== Task statement ==
From the line containing "Descreva a necessidade da sua obra, como" to the final line of the entries, every line is to be reproduced exactly; no other line belongs in the output.

== Input data ==
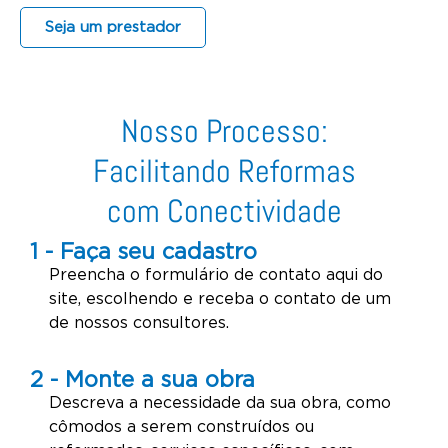
Seja um prestador
Nosso Processo:
Facilitando Reformas
com Conectividade
1
- Faça seu cadastro
Preencha o formulário de contato aqui do
site, escolhendo e receba o contato de um
de nossos consultores.
2
- Monte a sua obra
Descreva a necessidade da sua obra, como
cômodos a serem construídos ou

== Expected output ==
Descreva a necessidade da sua obra, como
cômodos a serem construídos ou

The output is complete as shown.